9. The transfer method according to claim 8, wherein said transferring a plurality of said micro-components from said donor substrate using a transfer device comprises:

performing performance testing on a plurality of the micro-components to obtain a plurality of the micro-components with passed performance testing and failed performance testing;

a temperature control sub-circuit in the control circuit corresponding to the micro-component failing in performance test controls the adhesive member corresponding to the adhesive member to fail in adhesion, so as to release the plurality of micro-components failing in performance test;

and transferring the plurality of micro-components passing the performance detection to a preset position of a target substrate.

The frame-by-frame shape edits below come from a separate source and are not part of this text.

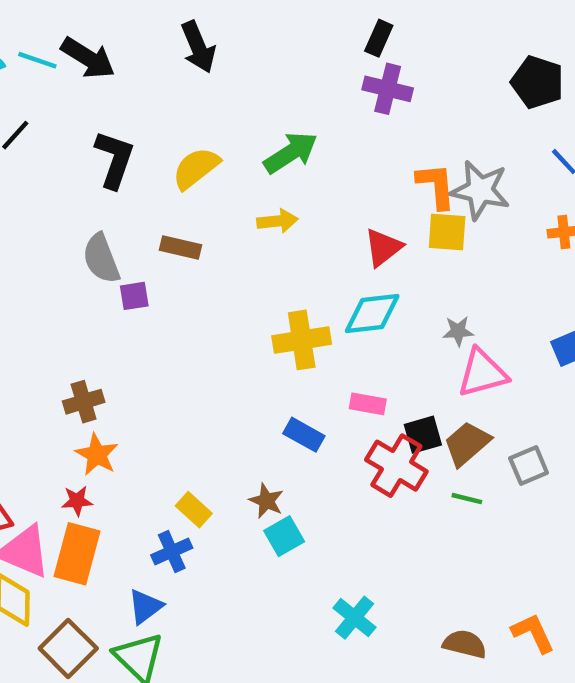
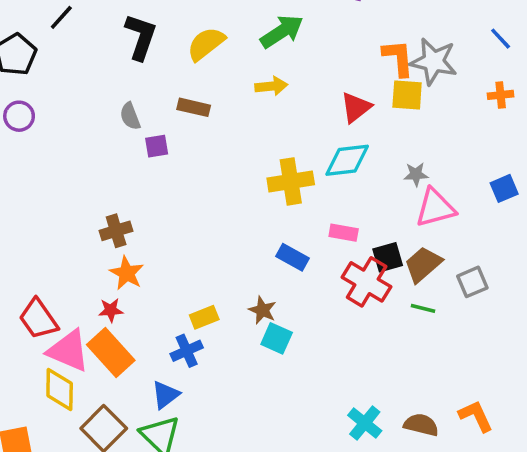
gray semicircle: (101, 258) -> (130, 116), size x0.7
yellow rectangle: (194, 510) -> (204, 317), turned -64
cyan square: (284, 536) -> (277, 338), turned -36
orange rectangle: (77, 554) -> (111, 352), turned -57
cyan cross: (355, 618) -> (365, 423), moved

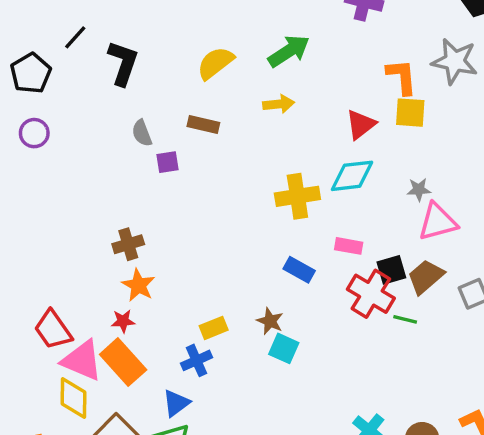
black L-shape: (141, 37) -> (123, 63), moved
gray star: (434, 61) -> (455, 61), moved
green line: (423, 308) -> (405, 319), moved

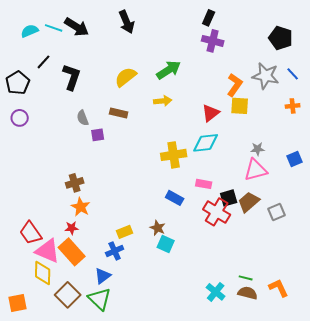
orange L-shape: (402, 77) -> (235, 85), turned 40
gray star: (419, 189) -> (258, 149), moved
green line: (405, 319) -> (246, 278), moved

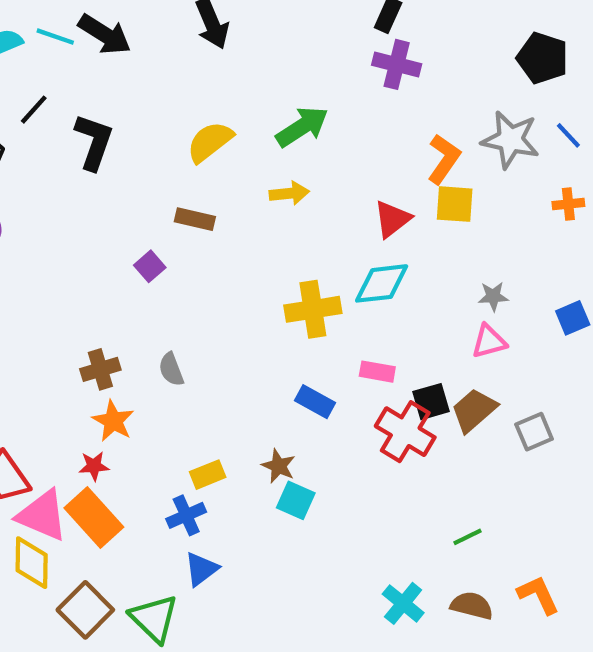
gray semicircle: (83, 118) -> (171, 369), moved
purple square: (98, 135) -> (150, 266), turned -32
pink triangle: (256, 170) -> (489, 341), size x0.7
blue triangle: (103, 276) -> (201, 569), moved
green line: (246, 278) -> (467, 537), moved, turned -40

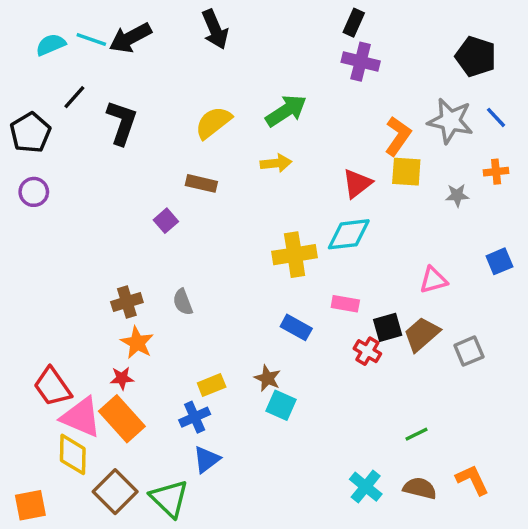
black arrow: (105, 34) -> (130, 38), turned 120
gray star: (493, 296) -> (457, 195), moved
red cross: (405, 432) -> (367, 351), size x0.6

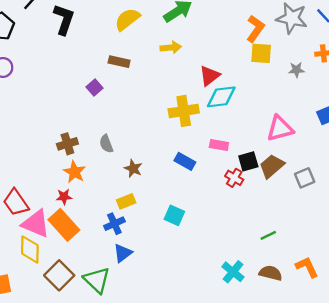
red triangle: (357, 183) -> (210, 76), moved
pink triangle: (433, 280) -> (280, 129), size x1.4
brown star: (267, 378) -> (133, 168), moved

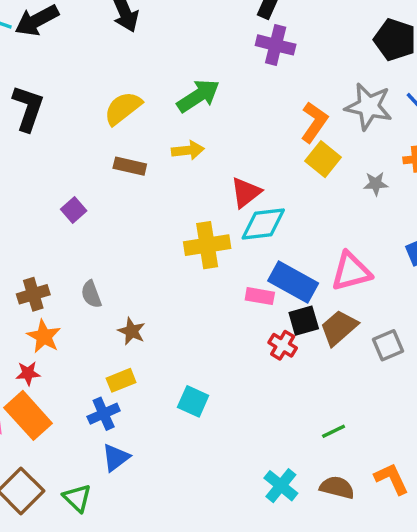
yellow square: (261, 53) -> (323, 159), turned 35
brown rectangle: (119, 62) -> (130, 166), moved
blue rectangle: (185, 161) -> (293, 282), moved, size x1.5
green triangle: (97, 280) -> (77, 498), size x0.7

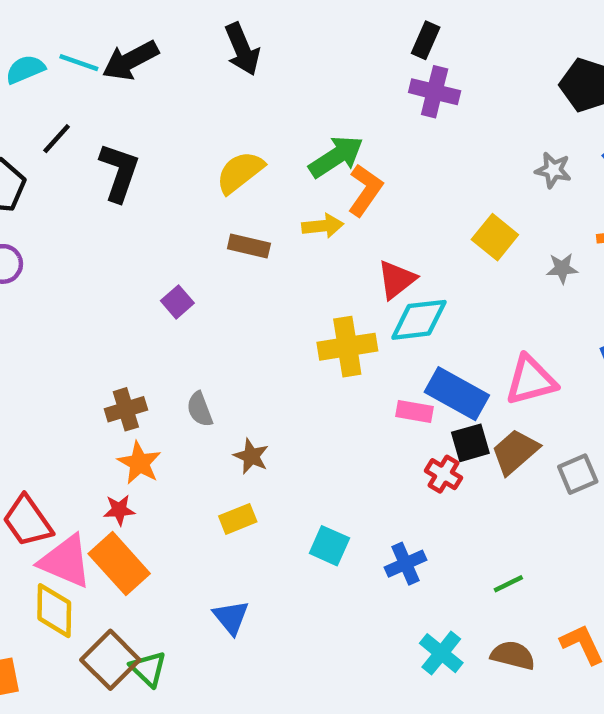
gray star: (369, 106) -> (553, 170), size x0.6
orange L-shape: (314, 122) -> (365, 190), moved
blue cross: (104, 414) -> (405, 564), moved
blue triangle: (116, 458) -> (231, 617), turned -32
green triangle: (77, 498) -> (148, 669), moved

10. The transfer method according to claim 9,

the micro element is a vertical micro light-emitting diode chip, and two electrodes of the micro light-emitting diode chip are respectively positioned on two opposite sides of the micro light-emitting diode chip;

the performance detection of the plurality of the micro-components comprises the following steps: arranging a conductive temporary substrate on the other side of the plurality of micro light-emitting diode chips, wherein one electrode of each micro light-emitting diode chip is in contact with the conductor arranged in the adhesive member, and the other electrode of each micro light-emitting diode chip is in contact with the conductive temporary substrate; the conductors in the adhesive member and the conductive temporary substrate simultaneously apply voltage/current to the two electrodes of the micro light emitting diode chip; if the performance of the micro light-emitting diode chip meets the preset condition, judging that the performance of the micro light-emitting diode chip passes; otherwise, judging that the performance of the micro light-emitting diode chip does not pass.

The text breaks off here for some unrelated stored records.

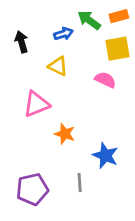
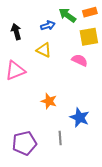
pink triangle: (36, 104) -> (15, 70), moved

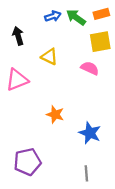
blue arrow: (48, 25) -> (53, 16), moved
gray line: (60, 138) -> (86, 173), moved

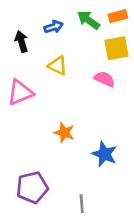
blue arrow: (53, 16) -> (54, 27), moved
gray line: (86, 173) -> (82, 204), moved

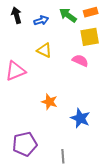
black arrow: (21, 42) -> (16, 15), moved

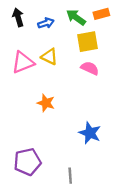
yellow square: (90, 37) -> (88, 42), moved
pink triangle: (15, 71) -> (23, 62), moved
orange star: (49, 102) -> (46, 103), moved

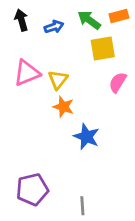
yellow triangle: (49, 57) -> (58, 80), moved, turned 42
pink semicircle: (90, 68) -> (118, 82), moved, turned -84
orange star: (46, 103) -> (63, 107), moved
blue star: (90, 133) -> (86, 137), moved

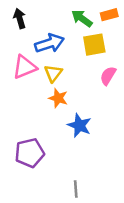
blue arrow: (54, 27) -> (50, 43), moved, size x1.6
purple pentagon: (32, 189) -> (30, 153), moved

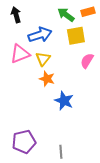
purple pentagon: (30, 153) -> (24, 142), moved

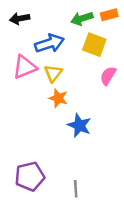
black arrow: (16, 15) -> (20, 19), turned -84
green arrow: (66, 15) -> (82, 19), turned -54
yellow square: (76, 36) -> (94, 45), turned 30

11. The transfer method according to claim 9, characterized in that said micro-component is a lateral micro-led chip, the two electrodes of said micro-led chip being located on the same side of said micro-led chip;

the performance detection of the plurality of the micro-components comprises the following steps: the two electrodes of the micro light-emitting diode chip are respectively contacted with the adjacent first adhesive member and the second adhesive member, and the conductor in the first adhesive member and the conductor in the second adhesive member simultaneously and respectively apply voltage/current to the two electrodes of the micro light-emitting diode chip; if the performance of the micro light-emitting diode chip meets a preset condition, judging that the performance of the micro light-emitting diode chip passes; otherwise, judging that the performance of the micro light-emitting diode chip does not pass.

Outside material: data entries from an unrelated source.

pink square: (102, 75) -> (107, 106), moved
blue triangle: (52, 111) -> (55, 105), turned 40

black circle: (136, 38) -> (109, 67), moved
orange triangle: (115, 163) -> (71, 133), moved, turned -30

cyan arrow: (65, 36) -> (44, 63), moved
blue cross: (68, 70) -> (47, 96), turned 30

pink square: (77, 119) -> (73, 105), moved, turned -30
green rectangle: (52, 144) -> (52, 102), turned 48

12. The transfer method according to claim 11, wherein the transferring the plurality of microcomponents whose performances have passed through the inspection to the predetermined positions of the target substrate comprises:

the transfer device transfers the micro light-emitting diodes with passed performance detection to the upper part of the conductive temporary substrate, and the temperature control sub-circuit corresponding to the micro light-emitting diode chips with passed performance detection controls the adhesion failure of the corresponding first adhesive part and second adhesive part so as to release the micro light-emitting diode chips to the conductive temporary substrate; arranging an electrostatic or magnetic adsorption device on one side of the conductive temporary substrate far away from the micro light-emitting diode chip so as to adsorb the micro light-emitting diode chip passing the performance detection on the conductive temporary substrate; and enabling one side of the conductive temporary substrate, on which the micro light-emitting diode is adsorbed, to face the target substrate, and enabling two electrodes of the micro light-emitting diode chip to be in contact with the preset position of the target substrate and then releasing the two electrodes.